Think of reference inflation like grade inflation in universities. When nearly every student receives an A, grades stop telling you who actually excelled. The same thing happens with references. If every candidate’s references describe them in glowing terms, hiring managers cannot use that information to make meaningful comparisons.

This is not hypothetical. The inflation problem is so severe that it has contributed to a widespread belief that reference checks are a waste of time — a belief that, while understandable, conflates the failure of unstructured methods with the inherent value of reference information.

The Science Behind It

The data on reference inflation is striking. Aamodt and Williams (2005, as cited in Nicklin & Roch, 2009) analyzed 6,854 ratings from letters of recommendation and found that only 0.23% — 16 out of nearly 7,000 ratings — fell below average. Miller and Van Rybroek (1988, as cited in Nicklin & Roch, 2009) reported being “struck” by the disproportionate number of candidates described as being in the top 1–5% of their distribution.

In a survey of 575 professionals in personnel-related fields, Nicklin and Roch (2009) found that experts reached consensus on one thing above all: letter inflation is pervasive and may never be fully eliminated — at least in unstructured formats.

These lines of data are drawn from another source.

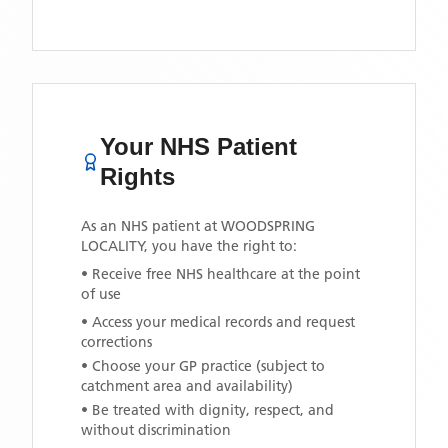
Your NHS Patient
Rights
As an NHS patient at
WOODSPRING
LOCALITY
, you have the right to:
• Receive free NHS healthcare at the point
of use
• Access your medical records and request
corrections
• Choose your GP practice (subject to
catchment area and availability)
• Be treated with dignity, respect, and
without discrimination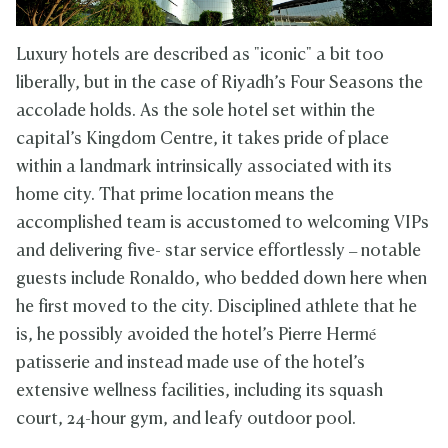
Luxury hotels are described as "iconic" a bit too
liberally, but in the case of Riyadh’s Four Seasons the
accolade holds. As the sole hotel set within the
capital’s Kingdom Centre, it takes pride of place
within a landmark intrinsically associated with its
home city. That prime location means the
accomplished team is accustomed to welcoming VIPs
and delivering five- star service effortlessly – notable
guests include Ronaldo, who bedded down here when
he first moved to the city. Disciplined athlete that he
is, he possibly avoided the hotel’s Pierre Hermé
patisserie and instead made use of the hotel’s
extensive wellness facilities, including its squash
court, 24-hour gym, and leafy outdoor pool.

Academic professionals reported encountering inflation even more frequently than applied practitioners.

Perhaps most troubling, Nicklin and Roch (2008) found that applicants with inflated letters were more likely to be recommended for hiring and predicted to become more successful — even when readers recognized that the letter contained exaggerations. Inflation distorts decisions even when people are aware of it.

Structure counteracts inflation. Fisher et al. (2022) demonstrated that imposing even a loose structure on employment references — such as requesting three specific strengths and three areas for improvement — produced meaningful variation in responses and effectively eliminated systematic gender bias in a sample of nearly one million applicants and over four million reference providers. Structured, quantitative formats force raters to make finer distinctions that open-ended formats allow them to avoid.

Common Misconceptions

Some people assume that inflation means references are being deliberately dishonest. In most cases, it reflects social pressure rather than deception. Reference providers want to help the candidate, fear legal consequences of negative statements, and default to positive language when given no structure to guide their response. The problem is not bad intentions — it is a predictable consequence of asking open-ended questions in a high-stakes social context.

How This Connects to Better Hiring

Reference inflation is not an argument against reference checking. It is an argument against unstructured reference checking. When references are collected using standardized, behavior-focused questions with consistent rating scales, the ceiling effect that inflation creates is substantially reduced. The solution is not to abandon reference information — it is to collect it in a way that produces genuine variation and meaningful data.